[Information supplied Boundary: Start]

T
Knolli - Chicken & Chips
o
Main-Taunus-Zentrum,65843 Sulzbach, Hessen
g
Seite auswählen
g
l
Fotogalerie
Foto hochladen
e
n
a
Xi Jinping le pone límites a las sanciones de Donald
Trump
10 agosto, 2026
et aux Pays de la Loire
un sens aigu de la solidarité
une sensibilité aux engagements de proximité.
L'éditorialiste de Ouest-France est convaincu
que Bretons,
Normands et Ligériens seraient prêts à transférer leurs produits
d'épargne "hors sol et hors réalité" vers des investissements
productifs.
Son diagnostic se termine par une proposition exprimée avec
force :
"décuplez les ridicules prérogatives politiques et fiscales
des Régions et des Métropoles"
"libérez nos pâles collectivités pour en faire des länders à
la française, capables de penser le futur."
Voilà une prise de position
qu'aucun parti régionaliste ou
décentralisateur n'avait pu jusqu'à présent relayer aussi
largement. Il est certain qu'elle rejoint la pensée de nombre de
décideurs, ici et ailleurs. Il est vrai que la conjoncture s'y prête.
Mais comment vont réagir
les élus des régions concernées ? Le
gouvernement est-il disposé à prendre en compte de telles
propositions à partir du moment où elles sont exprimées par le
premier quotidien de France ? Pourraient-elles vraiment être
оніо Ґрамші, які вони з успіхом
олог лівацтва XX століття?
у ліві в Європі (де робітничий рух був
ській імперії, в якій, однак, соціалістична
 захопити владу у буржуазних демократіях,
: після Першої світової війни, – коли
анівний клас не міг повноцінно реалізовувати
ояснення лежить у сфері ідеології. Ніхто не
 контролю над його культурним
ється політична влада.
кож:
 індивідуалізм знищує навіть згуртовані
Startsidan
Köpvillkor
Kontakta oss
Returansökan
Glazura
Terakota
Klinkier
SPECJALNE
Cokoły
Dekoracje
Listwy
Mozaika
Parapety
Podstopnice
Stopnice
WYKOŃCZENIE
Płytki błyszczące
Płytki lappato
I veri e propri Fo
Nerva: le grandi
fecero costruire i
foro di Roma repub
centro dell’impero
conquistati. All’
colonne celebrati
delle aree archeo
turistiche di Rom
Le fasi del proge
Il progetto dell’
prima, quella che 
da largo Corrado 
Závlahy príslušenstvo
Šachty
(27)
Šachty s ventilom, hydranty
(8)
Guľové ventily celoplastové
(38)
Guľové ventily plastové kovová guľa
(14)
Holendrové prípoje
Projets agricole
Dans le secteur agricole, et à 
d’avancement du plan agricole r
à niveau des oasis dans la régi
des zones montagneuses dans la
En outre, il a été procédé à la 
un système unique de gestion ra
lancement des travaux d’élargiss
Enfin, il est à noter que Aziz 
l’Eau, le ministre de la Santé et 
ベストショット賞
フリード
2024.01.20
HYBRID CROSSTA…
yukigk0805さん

[Information supplied Boundary: End]

### What you should do:
What you should produce is an exact retyping of every line above.

### Reply:
T
Knolli - Chicken & Chips
o
Main-Taunus-Zentrum,65843 Sulzbach, Hessen
g
Seite auswählen
g
l
Fotogalerie
Foto hochladen
e
n
a
Xi Jinping le pone límites a las sanciones de Donald
Trump
10 agosto, 2026
et aux Pays de la Loire
un sens aigu de la solidarité
une sensibilité aux engagements de proximité.
L'éditorialiste de Ouest-France est convaincu
que Bretons,
Normands et Ligériens seraient prêts à transférer leurs produits
d'épargne "hors sol et hors réalité" vers des investissements
productifs.
Son diagnostic se termine par une proposition exprimée avec
force :
"décuplez les ridicules prérogatives politiques et fiscales
des Régions et des Métropoles"
"libérez nos pâles collectivités pour en faire des länders à
la française, capables de penser le futur."
Voilà une prise de position
qu'aucun parti régionaliste ou
décentralisateur n'avait pu jusqu'à présent relayer aussi
largement. Il est certain qu'elle rejoint la pensée de nombre de
décideurs, ici et ailleurs. Il est vrai que la conjoncture s'y prête.
Mais comment vont réagir
les élus des régions concernées ? Le
gouvernement est-il disposé à prendre en compte de telles
propositions à partir du moment où elles sont exprimées par le
premier quotidien de France ? Pourraient-elles vraiment être
оніо Ґрамші, які вони з успіхом
олог лівацтва XX століття?
у ліві в Європі (де робітничий рух був
ській імперії, в якій, однак, соціалістична
 захопити владу у буржуазних демократіях,
: після Першої світової війни, – коли
анівний клас не міг повноцінно реалізовувати
ояснення лежить у сфері ідеології. Ніхто не
 контролю над його культурним
ється політична влада.
кож:
 індивідуалізм знищує навіть згуртовані
Startsidan
Köpvillkor
Kontakta oss
Returansökan
Glazura
Terakota
Klinkier
SPECJALNE
Cokoły
Dekoracje
Listwy
Mozaika
Parapety
Podstopnice
Stopnice
WYKOŃCZENIE
Płytki błyszczące
Płytki lappato
I veri e propri Fo
Nerva: le grandi
fecero costruire i
foro di Roma repub
centro dell’impero
conquistati. All’
colonne celebrati
delle aree archeo
turistiche di Rom
Le fasi del proge
Il progetto dell’
prima, quella che 
da largo Corrado 
Závlahy príslušenstvo
Šachty
(27)
Šachty s ventilom, hydranty
(8)
Guľové ventily celoplastové
(38)
Guľové ventily plastové kovová guľa
(14)
Holendrové prípoje
Projets agricole
Dans le secteur agricole, et à 
d’avancement du plan agricole r
à niveau des oasis dans la régi
des zones montagneuses dans la
En outre, il a été procédé à la 
un système unique de gestion ra
lancement des travaux d’élargiss
Enfin, il est à noter que Aziz 
l’Eau, le ministre de la Santé et 
ベストショット賞
フリード
2024.01.20
HYBRID CROSSTA…
yukigk0805さん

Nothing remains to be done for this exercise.